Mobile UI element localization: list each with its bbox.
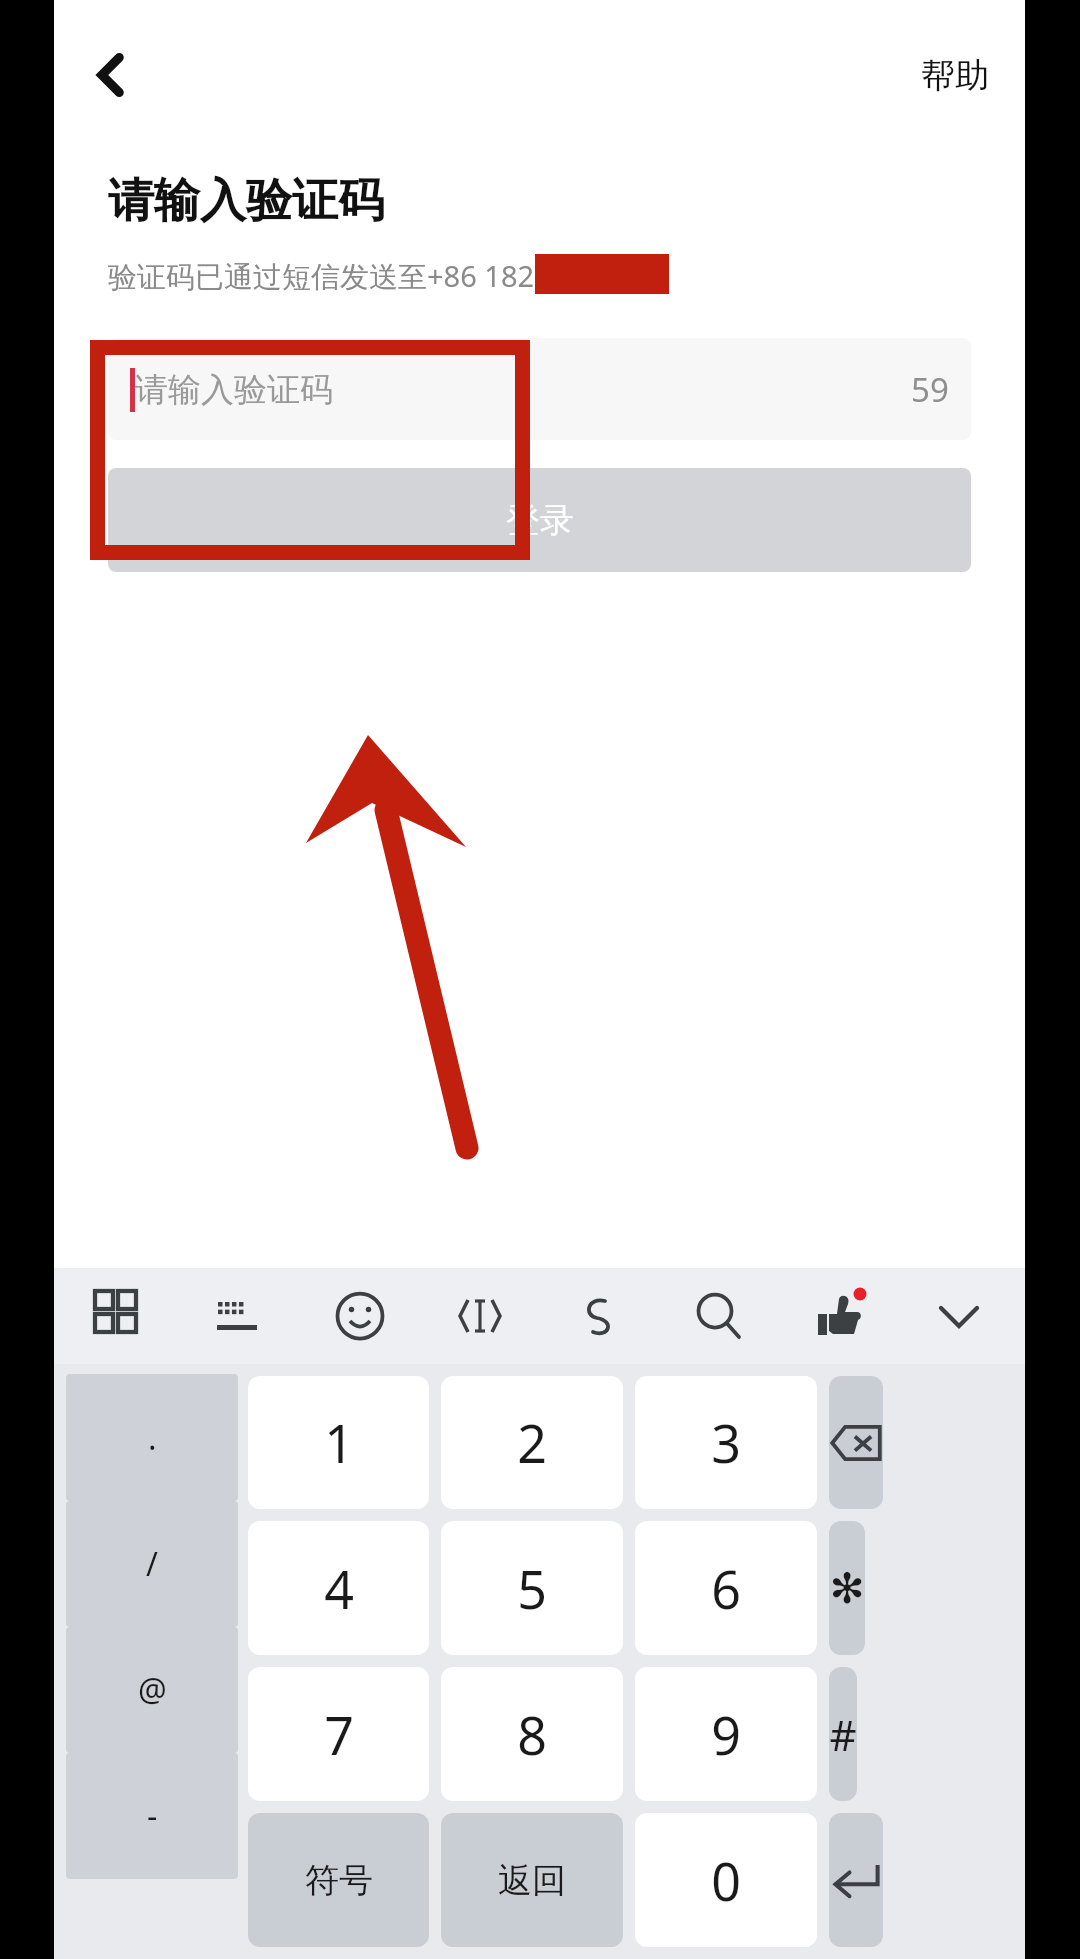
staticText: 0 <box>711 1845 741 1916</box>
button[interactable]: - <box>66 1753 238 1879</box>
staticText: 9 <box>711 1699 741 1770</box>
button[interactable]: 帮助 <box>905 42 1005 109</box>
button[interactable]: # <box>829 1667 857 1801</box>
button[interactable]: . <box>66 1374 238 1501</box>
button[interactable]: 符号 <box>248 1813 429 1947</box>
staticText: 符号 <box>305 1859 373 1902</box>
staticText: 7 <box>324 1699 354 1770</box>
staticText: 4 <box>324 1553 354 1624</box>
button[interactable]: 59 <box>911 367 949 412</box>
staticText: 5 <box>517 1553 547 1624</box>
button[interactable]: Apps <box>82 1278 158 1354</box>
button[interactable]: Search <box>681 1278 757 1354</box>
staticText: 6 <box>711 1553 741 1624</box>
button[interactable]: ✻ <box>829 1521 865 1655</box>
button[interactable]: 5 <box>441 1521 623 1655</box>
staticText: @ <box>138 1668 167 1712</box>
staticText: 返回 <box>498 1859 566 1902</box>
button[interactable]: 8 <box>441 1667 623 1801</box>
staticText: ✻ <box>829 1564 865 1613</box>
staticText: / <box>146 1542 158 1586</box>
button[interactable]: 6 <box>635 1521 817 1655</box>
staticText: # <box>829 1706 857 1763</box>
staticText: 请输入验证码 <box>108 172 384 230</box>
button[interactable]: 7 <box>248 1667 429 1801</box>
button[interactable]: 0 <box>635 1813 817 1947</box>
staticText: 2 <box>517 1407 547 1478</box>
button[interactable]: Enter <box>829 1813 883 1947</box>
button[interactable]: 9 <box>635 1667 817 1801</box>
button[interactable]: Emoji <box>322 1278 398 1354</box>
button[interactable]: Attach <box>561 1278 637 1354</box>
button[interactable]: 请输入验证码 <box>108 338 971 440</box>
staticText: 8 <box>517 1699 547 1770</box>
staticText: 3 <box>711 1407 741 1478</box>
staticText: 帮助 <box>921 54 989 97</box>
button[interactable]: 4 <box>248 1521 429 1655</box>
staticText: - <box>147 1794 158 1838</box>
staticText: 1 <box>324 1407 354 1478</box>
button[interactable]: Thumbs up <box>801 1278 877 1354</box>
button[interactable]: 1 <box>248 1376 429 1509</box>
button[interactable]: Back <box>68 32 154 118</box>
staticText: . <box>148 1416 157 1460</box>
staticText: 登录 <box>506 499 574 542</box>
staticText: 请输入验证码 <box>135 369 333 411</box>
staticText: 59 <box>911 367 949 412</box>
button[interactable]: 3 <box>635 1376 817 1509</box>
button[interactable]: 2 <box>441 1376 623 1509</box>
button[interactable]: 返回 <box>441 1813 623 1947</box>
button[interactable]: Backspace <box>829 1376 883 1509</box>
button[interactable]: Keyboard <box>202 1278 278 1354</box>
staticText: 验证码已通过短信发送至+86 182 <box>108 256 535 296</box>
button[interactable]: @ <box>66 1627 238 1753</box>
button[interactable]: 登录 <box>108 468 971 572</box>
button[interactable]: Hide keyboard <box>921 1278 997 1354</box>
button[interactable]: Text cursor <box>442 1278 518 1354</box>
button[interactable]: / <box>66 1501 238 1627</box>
=-=-=
Try it
Could you return all of the entries above exactly, without any images?

Solution
Mobile UI element localization: list each with its bbox.
staticText: 0 <box>711 1845 741 1916</box>
button[interactable]: - <box>66 1753 238 1879</box>
staticText: 9 <box>711 1699 741 1770</box>
button[interactable]: 帮助 <box>905 42 1005 109</box>
button[interactable]: # <box>829 1667 857 1801</box>
button[interactable]: . <box>66 1374 238 1501</box>
button[interactable]: 符号 <box>248 1813 429 1947</box>
staticText: 符号 <box>305 1859 373 1902</box>
staticText: 7 <box>324 1699 354 1770</box>
staticText: 4 <box>324 1553 354 1624</box>
button[interactable]: 59 <box>911 367 949 412</box>
staticText: 5 <box>517 1553 547 1624</box>
button[interactable]: Apps <box>82 1278 158 1354</box>
button[interactable]: Search <box>681 1278 757 1354</box>
staticText: 6 <box>711 1553 741 1624</box>
button[interactable]: ✻ <box>829 1521 865 1655</box>
button[interactable]: 5 <box>441 1521 623 1655</box>
staticText: @ <box>138 1668 167 1712</box>
staticText: 返回 <box>498 1859 566 1902</box>
button[interactable]: 8 <box>441 1667 623 1801</box>
staticText: ✻ <box>829 1564 865 1613</box>
staticText: / <box>146 1542 158 1586</box>
button[interactable]: 6 <box>635 1521 817 1655</box>
staticText: # <box>829 1706 857 1763</box>
staticText: 请输入验证码 <box>108 172 384 230</box>
button[interactable]: 7 <box>248 1667 429 1801</box>
button[interactable]: 0 <box>635 1813 817 1947</box>
staticText: 2 <box>517 1407 547 1478</box>
button[interactable]: Enter <box>829 1813 883 1947</box>
button[interactable]: 9 <box>635 1667 817 1801</box>
button[interactable]: Emoji <box>322 1278 398 1354</box>
button[interactable]: Attach <box>561 1278 637 1354</box>
button[interactable]: 请输入验证码 <box>108 338 971 440</box>
staticText: 8 <box>517 1699 547 1770</box>
staticText: 3 <box>711 1407 741 1478</box>
staticText: 帮助 <box>921 54 989 97</box>
button[interactable]: 4 <box>248 1521 429 1655</box>
staticText: - <box>147 1794 158 1838</box>
staticText: 1 <box>324 1407 354 1478</box>
button[interactable]: Thumbs up <box>801 1278 877 1354</box>
button[interactable]: 1 <box>248 1376 429 1509</box>
button[interactable]: Back <box>68 32 154 118</box>
staticText: . <box>148 1416 157 1460</box>
staticText: 登录 <box>506 499 574 542</box>
staticText: 请输入验证码 <box>135 369 333 411</box>
staticText: 59 <box>911 367 949 412</box>
button[interactable]: 3 <box>635 1376 817 1509</box>
button[interactable]: 2 <box>441 1376 623 1509</box>
button[interactable]: 返回 <box>441 1813 623 1947</box>
button[interactable]: Backspace <box>829 1376 883 1509</box>
button[interactable]: Keyboard <box>202 1278 278 1354</box>
staticText: 验证码已通过短信发送至+86 182 <box>108 256 535 296</box>
button[interactable]: @ <box>66 1627 238 1753</box>
button[interactable]: 登录 <box>108 468 971 572</box>
button[interactable]: Hide keyboard <box>921 1278 997 1354</box>
button[interactable]: Text cursor <box>442 1278 518 1354</box>
button[interactable]: / <box>66 1501 238 1627</box>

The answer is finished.